I am implying nothing of the sort. I am stating that your aforementioned “crew of technicians with soldering irons bypassing most of the detonation interlocks” will not be “preparing the warhead to explode while it’s still in the submarine” from inside the submarine.

I retired from EOD. I now work in “a small town Northwest of Santa Fe”, as a “Device” Engineer (as in “devices of interest in this thread”). I go to Pantex frequently. Modesty and ‘discretion in an open message forum’ apply to my previous two sentences.

Tripler
You can PM me for further details.

I’m not cleared for anything and never have been. Just an amateur interested in the subject. LANL and Sandia seem like awesome places to work. Never made it up the hill to the great museums you guys are supposed to have. I got sidetracked by the pottery at San Ildefonso and Santa Clara. And the scenery. Black Mesa’s about as imposing in person as it is in that Ansel Adam’s photo.

Threads like these really don’t belong in GQ, IMHO. I don’t know that definitive answers to a lot of the questions in this area that pop up can really be given in a forum like this, and I though guessing was frowned upon in this subforum.

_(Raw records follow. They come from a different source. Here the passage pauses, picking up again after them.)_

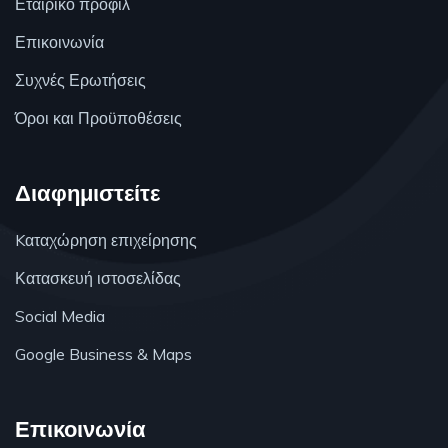
Εταιρικό προφίλ
Επικοινωνία
Συχνές Ερωτήσεις
Όροι και Προϋποθέσεις
Διαφημιστείτε
Kαταχώρηση επιχείρησης
Κατασκευή ιστοσελίδας
Social Media
Google Business & Maps
Επικοινωνία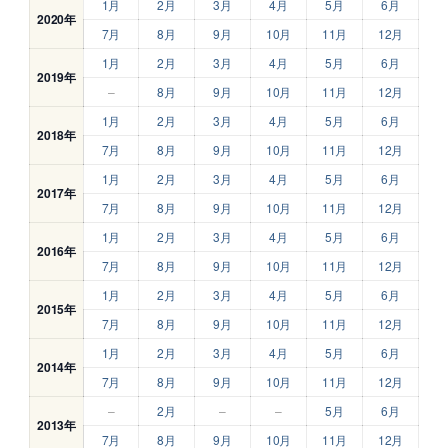
1月
2月
3月
4月
5月
6月
2020年
7月
8月
9月
10月
11月
12月
1月
2月
3月
4月
5月
6月
2019年
–
8月
9月
10月
11月
12月
1月
2月
3月
4月
5月
6月
2018年
7月
8月
9月
10月
11月
12月
1月
2月
3月
4月
5月
6月
2017年
7月
8月
9月
10月
11月
12月
1月
2月
3月
4月
5月
6月
2016年
7月
8月
9月
10月
11月
12月
1月
2月
3月
4月
5月
6月
2015年
7月
8月
9月
10月
11月
12月
1月
2月
3月
4月
5月
6月
2014年
7月
8月
9月
10月
11月
12月
–
2月
–
–
5月
6月
2013年
7月
8月
9月
10月
11月
12月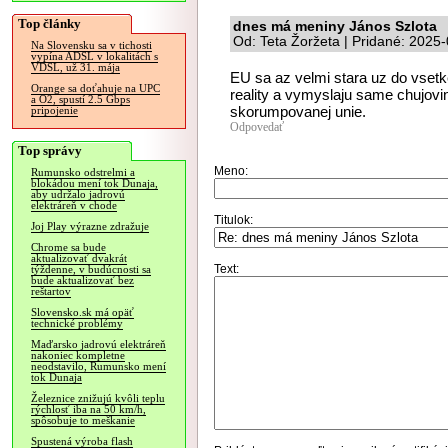
Top články
dnes má meniny János Szlota
Od: Teta Žoržeta | Pridané: 2025
Na Slovensku sa v tichosti
vypína ADSL v lokalitách s
VDSL, už 31. mája
EU sa az velmi stara uz do vsetke
Orange sa doťahuje na UPC
reality a vymyslaju same chujoviny
a O2, spustí 2.5 Gbps
skorumpovanej unie.
pripojenie
Odpovedať
Top správy
Meno:
Rumunsko odstrelmi a
blokádou mení tok Dunaja,
aby udržalo jadrovú
elektráreň v chode
Titulok:
Joj Play výrazne zdražuje
Chrome sa bude
aktualizovať dvakrát
Text:
týždenne, v budúcnosti sa
bude aktualizovať bez
reštartov
Slovensko.sk má opäť
technické problémy
Maďarsko jadrovú elektráreň
nakoniec kompletne
neodstavilo, Rumunsko mení
tok Dunaja
Železnice znižujú kvôli teplu
rýchlosť iba na 50 km/h,
spôsobuje to meškanie
Spustená výroba flash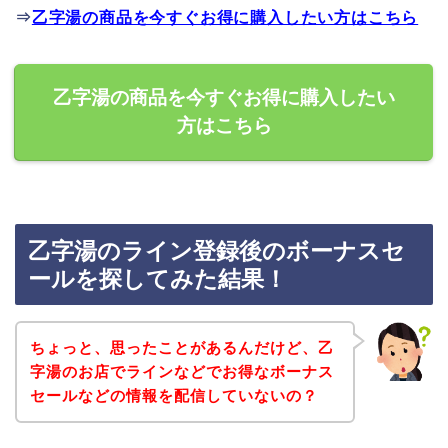
⇒
乙字湯の商品を今すぐお得に購入したい方はこちら
乙字湯の商品を今すぐお得に購入したい
方はこちら
乙字湯のライン登録後のボーナスセ
ールを探してみた結果！
ちょっと、思ったことがあるんだけど、乙
字湯のお店でラインなどでお得なボーナス
セールなどの情報を配信していないの？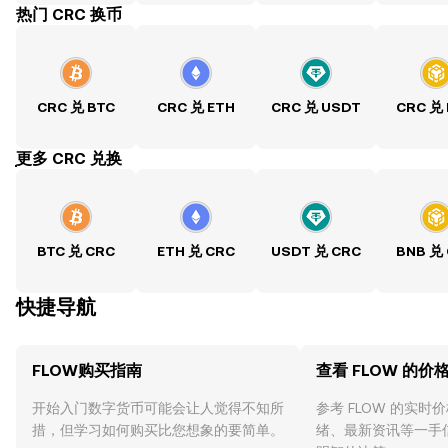
热门 CRC 换币
CRC 兑 BTC
CRC 兑 ETH
CRC 兑 USDT
CRC 兑
ִִִִִִִִִִִִִִִִִִִִִִִִִִִִִִִִִִִִִִִִִִִִִִִִ更多 CRC 兑换
BTC 兑 CRC
ETH 兑 CRC
USDT 兑 CRC
BNB 兑
快捷导航
FLOW购买指南
查看 FLOW 的价
开始入门数字货币可能会让人觉得不知所
参考 FLOW 的实时
措，但学习如何购买比您想象的要简单。
绪、最新资讯等一手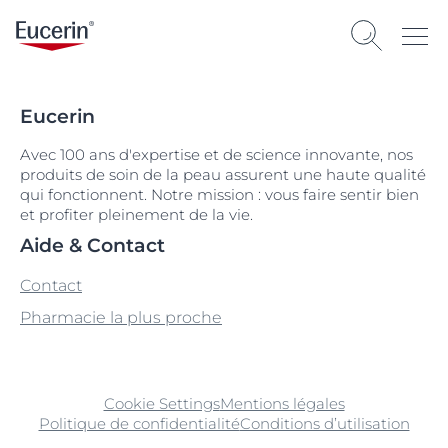
Eucerin
Avec 100 ans d'expertise et de science innovante, nos
produits de soin de la peau assurent une haute qualité
qui fonctionnent. Notre mission : vous faire sentir bien
et profiter pleinement de la vie.
Aide & Contact
Contact
Pharmacie la plus proche
Cookie Settings
Mentions légales
Politique de confidentialité
Conditions d’utilisation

One question I think you might be able to answer here though is, RRW is dead, AIUI. Is there anything coming to take its place? Or are the powers that be just going to do SLEPs and overhauls and kick the can down the road?

Oh man, you’re missing out! Are you near the area (within the state of New Mexico)? I learned that they’re going to start opening up some of the ‘behind-the-fence sites’ to the public for guided tours of the Manhattan Project National Park. Places like the Pond Cabin, Slotin’s Cabin, and other V-Site facilities. Come on up!! (Drop me a PM when you do!)

I fully agree. The OP has presented a hypothetical which cannot be meaningfully answered. Although, I think certain intelligent discussions can, and do take place, such as EdelwiessPirate and I discussing flight characteristics. I do hope he returns to the thread and helps get me straight on things.

[sub]Editorial to follow. . .[/sub]

[spoiler]The OP has a history of opening up hypothetically-based threads like this; and when definitive answers are given, the OP ignores them (and sometimes carries on with “diatribes”).

I cannot determine where the OP’s question originated, or what practical use he has to answer it, other than for purposes in a video game. I noted early on that no competent Soviet Captain would risk his boat or other nuclear weapons on such a dangerous mission when other tools are more appropriate [cruise missiles]. The OP tends to stick to cockamamie schemes just for the sake of “_________” (insert reason here), and you’ve noted I have a different tone with him than everyone else. With everyone else, I aim to be collegial and amiable; with the OP it is adversarial.

I’ll let it go for now, and will take any further editorial comments to that other thread.[/spoiler]

I’m a little hesitant to definitively give you an answer to this here and now. You’ll have to come and visit, and share a cup of coffee with me! :wink: . . . or a beer at Bathtub Row! :cool:

Tripler
I am a lifetime member at the Co-Op.